Un don que, por otro lado, no siempre funciona. Y a pesar de que puede disimular su miedo en los pasos de montaña con sonrisas y comentarios jocosos, el terror que siente por los Insurgentes no puede esconderse. Sus ojos intranquilos lo delatan, y fuma compulsivamente encendiéndose cigarrillo tras cigarrillo con las manos temblándole ligeramente.

Para los Talibán Hadi es un agente del mal, esclavo y colaborador no sólo del Gobierno Afgano, al que consideran una blasfemia, sino también de los impuros y depravados infieles, entre los que me encuentro, y que describen como cruzados cuyo estandarte es el alcohol y la prostitución, la enfermedad y todos los males del mundo. Un virus que infecta sus puras y frágiles almas, siempre a merced de un Dios por el que matan y mueren a placer como en una cópula fanática.

Hadi es consciente de que si lo cogen los Talibán lo ejecutarán en el mismo lugar donde sea apresado. Permanecemos en silencio. El sol de agosto está descendiendo pero aún brilla fuerte y casi hirviendo. Las cuatro ventanillas del vehículo están bajadas y el aire calma el calor pero nos deja sordos y solos con nuestros pensamientos.

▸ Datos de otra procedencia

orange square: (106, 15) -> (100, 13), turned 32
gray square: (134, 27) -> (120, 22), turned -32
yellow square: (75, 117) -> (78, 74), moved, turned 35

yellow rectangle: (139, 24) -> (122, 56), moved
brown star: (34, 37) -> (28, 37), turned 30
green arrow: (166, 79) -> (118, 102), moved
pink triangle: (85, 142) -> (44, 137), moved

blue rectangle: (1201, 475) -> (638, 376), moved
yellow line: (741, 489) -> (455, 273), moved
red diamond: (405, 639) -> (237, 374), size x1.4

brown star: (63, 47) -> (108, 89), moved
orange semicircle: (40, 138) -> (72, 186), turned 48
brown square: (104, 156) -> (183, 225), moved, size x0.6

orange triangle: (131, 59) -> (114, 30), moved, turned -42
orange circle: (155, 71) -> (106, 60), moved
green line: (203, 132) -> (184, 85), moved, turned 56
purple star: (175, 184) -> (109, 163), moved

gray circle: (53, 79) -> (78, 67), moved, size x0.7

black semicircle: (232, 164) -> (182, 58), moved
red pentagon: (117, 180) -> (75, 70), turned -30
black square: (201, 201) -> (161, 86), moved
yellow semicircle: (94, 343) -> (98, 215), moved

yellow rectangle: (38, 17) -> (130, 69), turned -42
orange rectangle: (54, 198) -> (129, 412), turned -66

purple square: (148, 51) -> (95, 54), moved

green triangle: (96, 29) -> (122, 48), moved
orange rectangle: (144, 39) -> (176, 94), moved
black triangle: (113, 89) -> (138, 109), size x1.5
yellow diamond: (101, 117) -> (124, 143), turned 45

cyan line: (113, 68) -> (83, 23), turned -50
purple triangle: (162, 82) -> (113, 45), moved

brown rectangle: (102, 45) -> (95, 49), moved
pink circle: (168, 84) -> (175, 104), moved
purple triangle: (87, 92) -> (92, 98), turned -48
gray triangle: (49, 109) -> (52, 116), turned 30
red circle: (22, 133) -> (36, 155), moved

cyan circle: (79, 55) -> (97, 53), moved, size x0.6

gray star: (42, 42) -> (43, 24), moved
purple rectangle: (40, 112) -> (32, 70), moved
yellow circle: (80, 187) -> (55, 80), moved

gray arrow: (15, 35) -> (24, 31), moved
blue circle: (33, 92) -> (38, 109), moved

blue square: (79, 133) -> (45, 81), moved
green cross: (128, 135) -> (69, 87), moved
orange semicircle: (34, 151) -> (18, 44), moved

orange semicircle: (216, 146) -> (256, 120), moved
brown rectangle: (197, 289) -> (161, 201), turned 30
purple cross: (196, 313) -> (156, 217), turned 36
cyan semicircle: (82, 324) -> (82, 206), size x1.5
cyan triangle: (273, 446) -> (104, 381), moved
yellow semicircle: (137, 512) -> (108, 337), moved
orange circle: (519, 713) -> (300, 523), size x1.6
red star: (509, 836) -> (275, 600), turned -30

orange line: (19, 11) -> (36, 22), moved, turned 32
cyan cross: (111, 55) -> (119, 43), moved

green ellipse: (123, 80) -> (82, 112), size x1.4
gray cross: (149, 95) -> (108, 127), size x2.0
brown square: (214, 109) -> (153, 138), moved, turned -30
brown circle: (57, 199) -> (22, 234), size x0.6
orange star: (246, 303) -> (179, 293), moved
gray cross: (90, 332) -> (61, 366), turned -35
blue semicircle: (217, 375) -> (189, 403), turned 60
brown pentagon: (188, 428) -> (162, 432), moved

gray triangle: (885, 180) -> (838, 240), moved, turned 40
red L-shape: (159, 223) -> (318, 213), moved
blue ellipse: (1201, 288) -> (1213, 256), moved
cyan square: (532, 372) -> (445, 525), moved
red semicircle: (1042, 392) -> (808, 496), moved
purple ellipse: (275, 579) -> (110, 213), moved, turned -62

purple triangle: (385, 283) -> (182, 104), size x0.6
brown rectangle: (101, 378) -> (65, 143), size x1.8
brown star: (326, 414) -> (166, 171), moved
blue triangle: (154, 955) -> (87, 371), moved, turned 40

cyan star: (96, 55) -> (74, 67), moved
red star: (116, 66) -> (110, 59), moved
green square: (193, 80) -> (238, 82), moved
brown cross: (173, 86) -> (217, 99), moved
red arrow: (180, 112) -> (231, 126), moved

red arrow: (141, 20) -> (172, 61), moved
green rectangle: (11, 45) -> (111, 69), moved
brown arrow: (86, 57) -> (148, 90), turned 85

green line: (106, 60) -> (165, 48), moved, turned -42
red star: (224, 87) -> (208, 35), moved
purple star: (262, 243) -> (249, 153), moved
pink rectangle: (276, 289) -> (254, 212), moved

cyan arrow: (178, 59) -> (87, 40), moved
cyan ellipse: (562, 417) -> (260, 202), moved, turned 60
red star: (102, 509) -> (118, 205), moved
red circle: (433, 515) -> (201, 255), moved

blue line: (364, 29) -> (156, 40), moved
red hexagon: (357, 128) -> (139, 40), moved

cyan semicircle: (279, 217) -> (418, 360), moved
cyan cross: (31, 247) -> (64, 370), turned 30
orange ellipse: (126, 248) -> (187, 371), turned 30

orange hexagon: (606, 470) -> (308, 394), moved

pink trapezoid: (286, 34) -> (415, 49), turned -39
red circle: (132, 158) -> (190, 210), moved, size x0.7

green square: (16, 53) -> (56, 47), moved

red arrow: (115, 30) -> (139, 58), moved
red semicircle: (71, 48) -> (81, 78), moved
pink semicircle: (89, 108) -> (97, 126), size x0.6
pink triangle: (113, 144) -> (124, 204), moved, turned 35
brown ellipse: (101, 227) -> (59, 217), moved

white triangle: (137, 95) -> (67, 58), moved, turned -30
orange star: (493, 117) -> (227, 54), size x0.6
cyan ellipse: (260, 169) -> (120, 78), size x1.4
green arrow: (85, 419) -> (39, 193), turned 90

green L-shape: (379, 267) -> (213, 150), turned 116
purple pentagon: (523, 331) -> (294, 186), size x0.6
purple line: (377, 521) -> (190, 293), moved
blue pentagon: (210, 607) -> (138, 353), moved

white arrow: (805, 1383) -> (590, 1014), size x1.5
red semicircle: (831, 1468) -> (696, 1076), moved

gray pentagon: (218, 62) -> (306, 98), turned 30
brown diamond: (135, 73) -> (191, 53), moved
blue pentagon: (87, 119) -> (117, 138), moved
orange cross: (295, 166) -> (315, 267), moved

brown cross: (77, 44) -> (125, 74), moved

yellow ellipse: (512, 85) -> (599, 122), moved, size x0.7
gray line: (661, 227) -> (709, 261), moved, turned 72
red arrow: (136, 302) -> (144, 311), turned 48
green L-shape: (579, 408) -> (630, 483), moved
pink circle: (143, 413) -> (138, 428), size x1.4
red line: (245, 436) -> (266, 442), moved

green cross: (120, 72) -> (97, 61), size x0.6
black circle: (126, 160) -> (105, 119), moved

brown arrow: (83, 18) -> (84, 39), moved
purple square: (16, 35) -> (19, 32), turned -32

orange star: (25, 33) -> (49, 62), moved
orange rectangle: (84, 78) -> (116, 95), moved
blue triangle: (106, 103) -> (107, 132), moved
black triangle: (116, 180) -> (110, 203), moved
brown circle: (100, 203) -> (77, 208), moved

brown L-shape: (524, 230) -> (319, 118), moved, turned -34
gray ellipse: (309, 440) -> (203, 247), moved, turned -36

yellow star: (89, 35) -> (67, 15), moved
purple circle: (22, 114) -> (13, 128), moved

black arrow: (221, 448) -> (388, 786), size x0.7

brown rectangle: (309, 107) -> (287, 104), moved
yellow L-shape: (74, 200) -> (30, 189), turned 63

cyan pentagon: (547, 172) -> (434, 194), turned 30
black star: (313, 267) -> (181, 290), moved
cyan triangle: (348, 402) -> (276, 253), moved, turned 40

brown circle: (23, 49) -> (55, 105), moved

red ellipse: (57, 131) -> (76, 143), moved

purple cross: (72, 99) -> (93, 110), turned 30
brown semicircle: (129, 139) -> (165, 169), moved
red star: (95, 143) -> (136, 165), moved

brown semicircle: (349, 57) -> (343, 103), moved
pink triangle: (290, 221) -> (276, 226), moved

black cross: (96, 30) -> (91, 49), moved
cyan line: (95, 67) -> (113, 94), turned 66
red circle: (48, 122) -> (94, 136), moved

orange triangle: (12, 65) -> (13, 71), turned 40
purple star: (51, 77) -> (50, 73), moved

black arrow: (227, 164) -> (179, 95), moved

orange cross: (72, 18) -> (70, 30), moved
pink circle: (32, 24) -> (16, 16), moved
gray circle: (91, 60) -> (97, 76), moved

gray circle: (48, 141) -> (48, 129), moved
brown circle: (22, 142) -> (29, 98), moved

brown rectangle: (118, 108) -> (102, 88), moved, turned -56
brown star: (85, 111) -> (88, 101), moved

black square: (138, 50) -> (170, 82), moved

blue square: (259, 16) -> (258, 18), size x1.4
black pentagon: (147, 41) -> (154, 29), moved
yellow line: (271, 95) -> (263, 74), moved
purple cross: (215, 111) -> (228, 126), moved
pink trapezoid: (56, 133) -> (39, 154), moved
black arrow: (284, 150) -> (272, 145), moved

Los peligros de esta infame vía incluyen los frecuentes ataques de los Insurgentes, que disparan a los convoyes desde lo alto de las montañas ráfagas de AK-47 y granadas propulsadas RPG. Los explosivos de carretera, los temibles IED que son la causa primordial de las bajas militares en Afganistán.  Y los falsos controles donde vestidos con uniformes de la policía o del ejército secuestran o asesinan sumariamente a colaboradores del Gobierno Afgano o de la fuerzas de seguridad, así como a los extranjeros.

La carretera está llena de cicatrices de guerra. En algunos tramos se distingue el negro azabache de la calzada quemada durante horas. “Aquí es donde hicieron volar por los aires un convoy que transportaba gasolina”, me comenta Hadi casi gritando y serio al ver una de esas manchas negras que incluso han cristalizado la arena que las cubría. “De éstas hay muchas y se ven por toda la carretera”, asegura frunciendo el ceño como sobrecogido por los malos recuerdos.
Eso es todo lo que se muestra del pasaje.